Saat ini, sebelum kenaikan harga BBM bersubsidi berlaku, setidaknya 55% pendapatan petani dialokasikan untuk modal bertani, seperti membeli benih, pupuk, dan pestisida. Kenaikan harga BBM bersubsidi diperkirakan akan meningkatkan harga modal pertanian tersebut sekitar 10% hingga 15%. Akibatnya, alokasi pendapatan petani untuk modal pertanian bisa naik menjadi 60% hingga 75%. Akibatnya, para petani akan sulit untuk memenuhi kebutuhan lainnya seperti pendidikan, kesehatan, dan bahan pangan.


Apalagi pemerintah mau mengurangi subsidi pupuk dan benih yang termuat dalam RAPBN Perubahan (RAPBNP) 2012. Subsidi pupuk akan dipangkas dari Rp16,94 triliun menjadi Rp 13,95 triliun atau berkurang Rp 2,98 triliun. Sementara subsidi benih dipotong hingga 53,7%, dari Rp 279,9 miliar menjadi Rp 129,5 miliar.

KRKP memperkirakan para petani akan terus bergulung dengan utang. “Pemberian bantuan langsung selain tidak mendidik, itu hanya pelipur lara sesaat. Bantuan langsung tidak akan menjawab persoalan pokok petani,” kata Said.

Seyogyanya uang penghematan subsidi BBM yang mencapai Rp 38 triliun dialokasikan untuk membantu petani untuk meningkatkan kinerja produksi pertanian. Seperti member jaminan harga gabah dari pemerintah pada saat panen, ganti rugi jika terjadi gagal panen, menyediakan akses atas lahan dan input pertanian yang tak memberatkan, dan asuransi kesehatan dan pendidikan bagi keluarga petani.

HPP tidak efektif

Dalam Tinjauan Kebijakan (Policy Paper) yang diterima KONTAN, KRKP juga menilai kenaikan Harga Pembelian Pemerintah (HPP) tahun ini tidak efektif meningkatkan kesejahteraan petani. Sebab Bulog sebagian besar membeli dari pedagang mitra, bukan dari petani. Selain itu, Bulog lebih banyak membeli beras ketimbang gabah. Padahal para petani kebanyakan hanya mampu menjual gabah pada saat panen.

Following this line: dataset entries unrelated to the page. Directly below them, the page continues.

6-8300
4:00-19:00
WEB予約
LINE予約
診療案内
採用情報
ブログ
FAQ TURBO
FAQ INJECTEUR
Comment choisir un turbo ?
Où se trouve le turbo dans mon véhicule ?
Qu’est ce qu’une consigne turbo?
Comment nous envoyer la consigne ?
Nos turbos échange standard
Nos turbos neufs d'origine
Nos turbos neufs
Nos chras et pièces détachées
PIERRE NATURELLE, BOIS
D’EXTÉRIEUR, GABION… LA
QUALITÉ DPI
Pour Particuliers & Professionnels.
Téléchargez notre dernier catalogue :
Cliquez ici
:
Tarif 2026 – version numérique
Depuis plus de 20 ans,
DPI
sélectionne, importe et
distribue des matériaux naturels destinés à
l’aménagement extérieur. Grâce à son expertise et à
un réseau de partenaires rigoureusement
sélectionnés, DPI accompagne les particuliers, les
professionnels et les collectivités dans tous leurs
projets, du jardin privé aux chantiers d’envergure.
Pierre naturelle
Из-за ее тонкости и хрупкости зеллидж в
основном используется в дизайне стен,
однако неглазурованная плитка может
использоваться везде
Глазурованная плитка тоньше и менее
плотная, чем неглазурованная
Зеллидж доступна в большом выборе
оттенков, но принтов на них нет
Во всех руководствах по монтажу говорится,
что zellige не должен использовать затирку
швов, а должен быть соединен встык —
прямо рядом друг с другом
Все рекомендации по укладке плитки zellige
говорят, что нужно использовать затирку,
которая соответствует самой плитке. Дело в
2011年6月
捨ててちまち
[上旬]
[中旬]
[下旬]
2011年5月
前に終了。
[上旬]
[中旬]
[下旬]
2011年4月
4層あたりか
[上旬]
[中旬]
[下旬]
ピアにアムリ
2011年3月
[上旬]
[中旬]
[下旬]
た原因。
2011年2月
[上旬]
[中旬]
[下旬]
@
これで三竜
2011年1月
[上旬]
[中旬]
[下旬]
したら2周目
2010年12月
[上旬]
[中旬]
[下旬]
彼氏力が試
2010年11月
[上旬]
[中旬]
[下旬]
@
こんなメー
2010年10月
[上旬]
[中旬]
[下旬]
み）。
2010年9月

KRKP menemukan fakta di lapangan, HPP tidak efektif meningkatkan taraf hidup petani karena disalahgunakan oleh pedagang beras maupun gabah. Di Karawang Jawa Barat dan Boyolali Jawa Tengah, KRKP menemukan HPP untuk beras dan gabah dibawah harga pasar. Para pedagang menetapkan pembelian berdasarkan HPP yang nilainya di bawah harga pasar sehingga para petani mengalami kerugian.

Disebutkan di dalam laporan KRKP, di Boyolali, seorang pedagang beras menerima keuntungan sebesar Rp 20 juta per bulan dengan rata-rata penjualan kepada Bulog sebesar 240 ton per minggu. Keuntungan tersebut di dapat karena pedagang membeli dari petani dengan harga HPP yang rendah, lalu dijual ke Bulog dengan harga tinggi. Berdasarkan ketetapan Presiden, harga pembelian gabah di gudang Bulog sebesar Rp 4.200 per kg.

HPP tahun 2012 ditetapkan melalui Instruksi Presiden (Inpres) No.3 Tahun 2012 tentang Kebijakan Pengadaan Gabah/Beras dan Penyaluran Beras oleh Pemerintah. Ketentuan yang berlaku mulai 27 Februari 2012 ini dianggap tidak merangsang para petani dan pengusaha penggilingan padi untuk meningkatkan mutu pertanian, karena Inspres tersebut tidak menetapkan standard tertentu sebagai persyaratan.